Stroll along the Harbor

There is a lovely promenade that stretches along the salty harbor at Dieppe from which to view the boats at anchor in the port. At the waterside restaurants, your waiter can probably point out the very fisherman who brought your lunch in from the sea just that morning.

Enjoy the local seafood

Dieppe is a great place to try some local Norman seafood. Local specialties include marmite diepoise (a fish and seafood stewed in cream, cider and onions, lightly flavoured with spices) and moules marinière (mussels in a wine, shallot and cream sauce). Heavenly.

Shop at the market

Every Saturday, local farmers set up their stalls in the narrow, cobblestoned streets of Dieppe, arranging their cheeses in haphazard piles and spreading arrangements of soil-covered carrots and potatoes among glistening Normandy apples on tables.

>>Read more about Shopping in France’s Markets

Check out the Café des Triunaux

At the heart of the Saturday market in Dieppe you will find the Café de Triunaux, which has long been a favorite haunt of writers and painters. Renoir, Monet, Sickert, Whistler and Pissarro all came here, as did Oscar Wilde after his release from prison in 1897. While in exile in Dieppe – perhaps sitting at your very table – Wilde wrote what became his final work, The Ballad of Reading Gaol. Flaubert and Maupassant, local literary heroes, were regular customers as well (Maupassant was actually born in Dieppe).

Go to the beach

dieppebeachThe pebbly beach at Dieppe may not be as warm or as good for swimming and sunbathing as the beaches along the sunnier French Riviera, the beach here is nonetheless beautiful and worth visiting.
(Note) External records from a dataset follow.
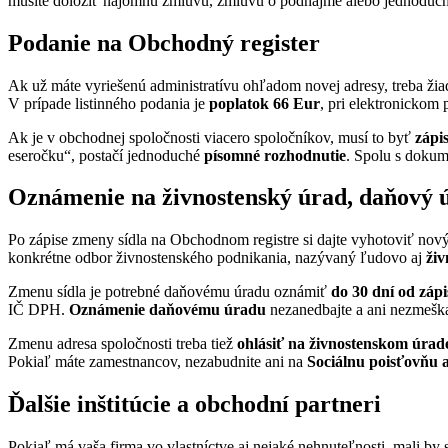
musíte doložiť nájomnú zmluvu, zmluvu o podnájme alebo jednodu
Podanie na Obchodný register
Ak už máte vyriešenú administratívu ohľadom novej adresy, treba ži
V prípade listinného podania je
poplatok 66 Eur
, pri elektronickom
Ak je v obchodnej spoločnosti viacero spoločníkov, musí to byť
zápi
eseročku“, postačí jednoduché
písomné rozhodnutie
. Spolu s dokume
Oznámenie na živnostenský úrad, daňový ú
Po zápise zmeny sídla na Obchodnom registre si dajte vyhotoviť nov
konkrétne odbor živnostenského podnikania, nazývaný ľudovo aj
živ
Zmenu sídla je potrebné daňovému úradu oznámiť
do 30 dní od záp
IČ DPH.
Oznámenie daňovému úradu
nezanedbajte a ani nezmeškaj
Zmenu adresa spoločnosti treba tiež
ohlásiť na živnostenskom úrad
Pokiaľ máte zamestnancov, nezabudnite ani na
Sociálnu poisťovňu 
Ďalšie inštitúcie a obchodní partneri
Pokiaľ má vaša firma vo vlastníctve aj nejaké nehnuteľnosti, mali by 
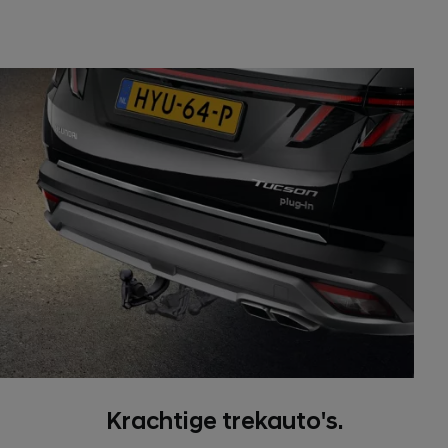
Krachtige trekauto's.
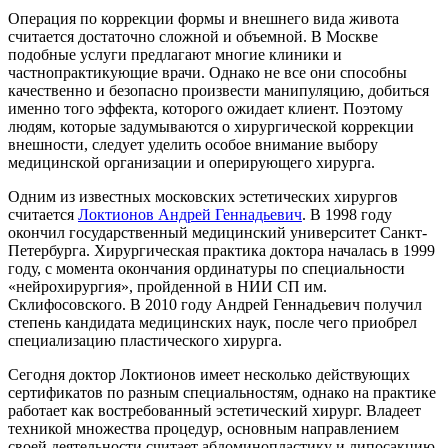
Операция по коррекции формы и внешнего вида живота
считается достаточно сложной и объемной. В Москве
подобные услуги предлагают многие клиники и
частнопрактикующие врачи. Однако не все они способны
качественно и безопасно произвести манипуляцию, добиться
именно того эффекта, которого ожидает клиент. Поэтому
людям, которые задумываются о хирургической коррекции
внешности, следует уделить особое внимание выбору
медицинской организации и оперирующего хирурга.
Одним из известных московских эстетических хирургов
считается
Локтионов Андрей Геннадьевич
. В 1998 году
окончил государственный медицинский университет Санкт-
Петербурга. Хирургическая практика доктора началась в 1999
году, с момента окончания ординатуры по специальности
«нейрохирургия», пройденной в НИИ СП им.
Склифосовского. В 2010 году Андрей Геннадьевич получил
степень кандидата медицинских наук, после чего приобрел
специализацию пластического хирурга.
Сегодня доктор Локтионов имеет несколько действующих
сертификатов по разным специальностям, однако на практике
работает как востребованный эстетический хирург. Владеет
техникой множества процедур, основным направлением
своей деятельности считает абдоминопластику и липосакцию.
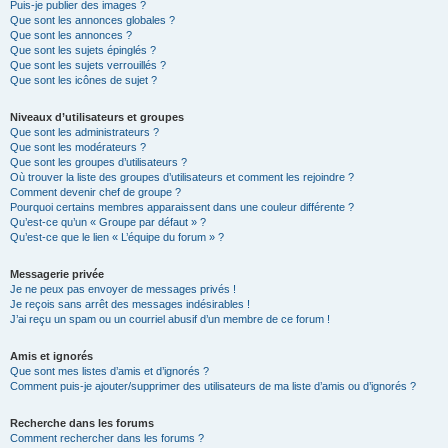
Puis-je publier des images ?
Que sont les annonces globales ?
Que sont les annonces ?
Que sont les sujets épinglés ?
Que sont les sujets verrouillés ?
Que sont les icônes de sujet ?
Niveaux d’utilisateurs et groupes
Que sont les administrateurs ?
Que sont les modérateurs ?
Que sont les groupes d’utilisateurs ?
Où trouver la liste des groupes d’utilisateurs et comment les rejoindre ?
Comment devenir chef de groupe ?
Pourquoi certains membres apparaissent dans une couleur différente ?
Qu’est-ce qu’un « Groupe par défaut » ?
Qu’est-ce que le lien « L’équipe du forum » ?
Messagerie privée
Je ne peux pas envoyer de messages privés !
Je reçois sans arrêt des messages indésirables !
J’ai reçu un spam ou un courriel abusif d’un membre de ce forum !
Amis et ignorés
Que sont mes listes d’amis et d’ignorés ?
Comment puis-je ajouter/supprimer des utilisateurs de ma liste d’amis ou d’ignorés ?
Recherche dans les forums
Comment rechercher dans les forums ?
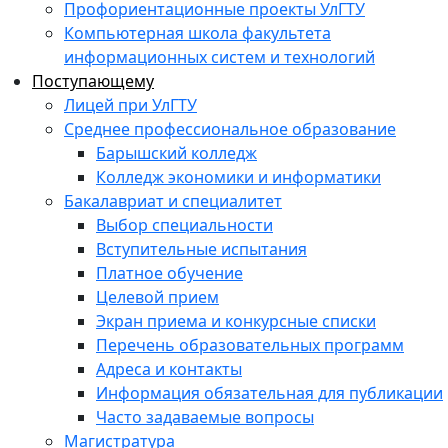
Профориентационные проекты УлГТУ
Компьютерная школа факультета
информационных систем и технологий
Поступающему
Лицей при УлГТУ
Среднее профессиональное образование
Барышский колледж
Колледж экономики и информатики
Бакалавриат и специалитет
Выбор специальности
Вступительные испытания
Платное обучение
Целевой прием
Экран приема и конкурсные списки
Перечень образовательных программ
Адреса и контакты
Информация обязательная для публикации
Часто задаваемые вопросы
Магистратура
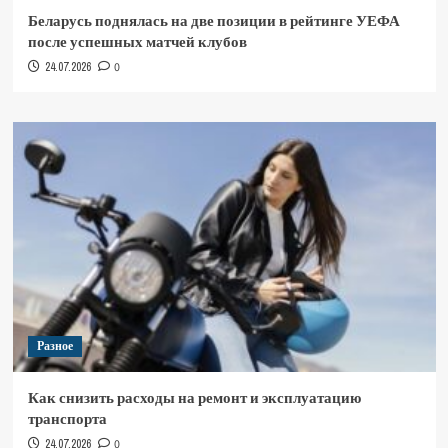
Беларусь поднялась на две позиции в рейтинге УЕФА
после успешных матчей клубов
24.07.2026
0
Разное
Как снизить расходы на ремонт и эксплуатацию
транспорта
24.07.2026
0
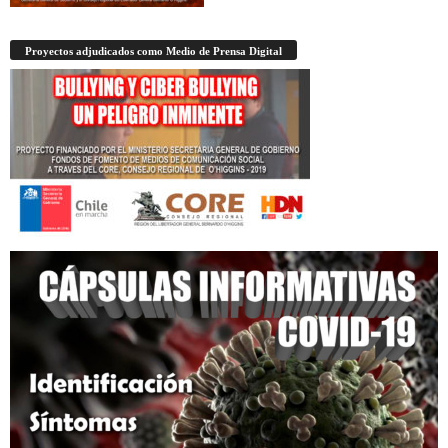
Proyectos adjudicados como Medio de Prensa Digital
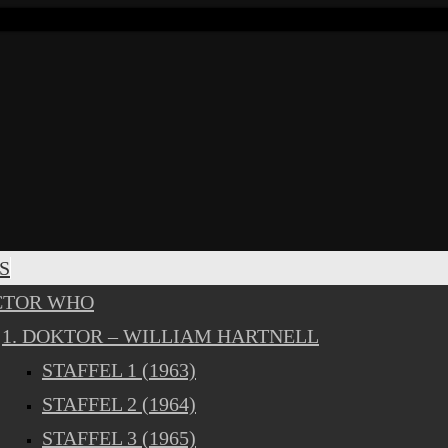
S
CTOR WHO
1. DOKTOR – WILLIAM HARTNELL
STAFFEL 1 (1963)
STAFFEL 2 (1964)
STAFFEL 3 (1965)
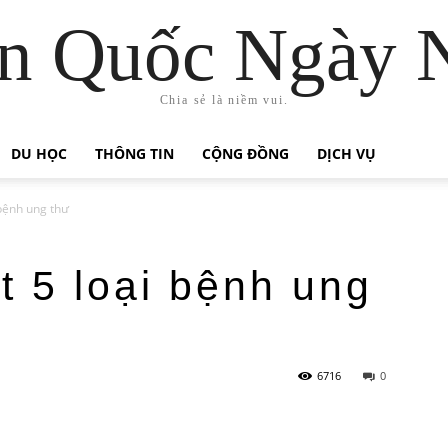
n Quốc Ngày 
Chia sẻ là niềm vui.
DU HỌC
THÔNG TIN
CỘNG ĐỒNG
DỊCH VỤ
bệnh ung thư
 5 loại bệnh ung
6716
0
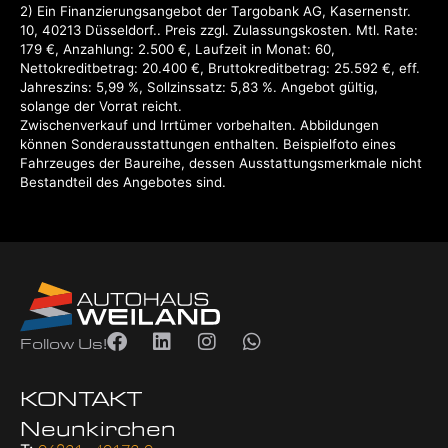
2
Ein Finanzierungsangebot der Targobank AG, Kasernenstr.
10, 40213 Düsseldorf..
Preis zzgl. Zulassungskosten. Mtl. Rate:
179 €, Anzahlung: 2.500 €, Laufzeit in Monat: 60,
Nettokreditbetrag: 20.400 €, Bruttokreditbetrag: 25.592 €, eff.
Jahreszins: 5,99 %, Sollzinssatz: 5,83 %. Angebot gültig,
solange der Vorrat reicht.
Zwischenverkauf und Irrtümer vorbehalten. Abbildungen
können Sonderausstattungen enthalten. Beispielfoto eines
Fahrzeuges der Baureihe, dessen Ausstattungsmerkmale nicht
Bestandteil des Angebotes sind.
Follow Us!
KONTAKT
Neunkirchen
Flanked by dramatic limestone cliffs, the beach has been painted by Delcroix, Monet and Gaugin, who liked the ethereal light here.

>>Read more about the Best Beaches in France

Visit the Château-musée

Dieppe’s most impressive landmarks, high above the city, is also a fantastic museum dedicated to the maritime and trade history of Dieppe and contains a wonderfully imaginative collection of exhibits reflecting Dieppe’s maritime history, including hundreds of intricate ivory sculptures carved by local sailors. The museum also features paintings by Renoir, Sisley, Boudin and other famous artists.

Check out the Église Saint-Jacques

The Saint Jacques church is a good example of Norman Gothic architecture as well as a place to enjoy the summer sunshine in Dieppe away from the wind-blown beach. Inside this small church you will find the walls lined with plaques honoring the many Dieppe fisherman lost at sea – a moving tribute.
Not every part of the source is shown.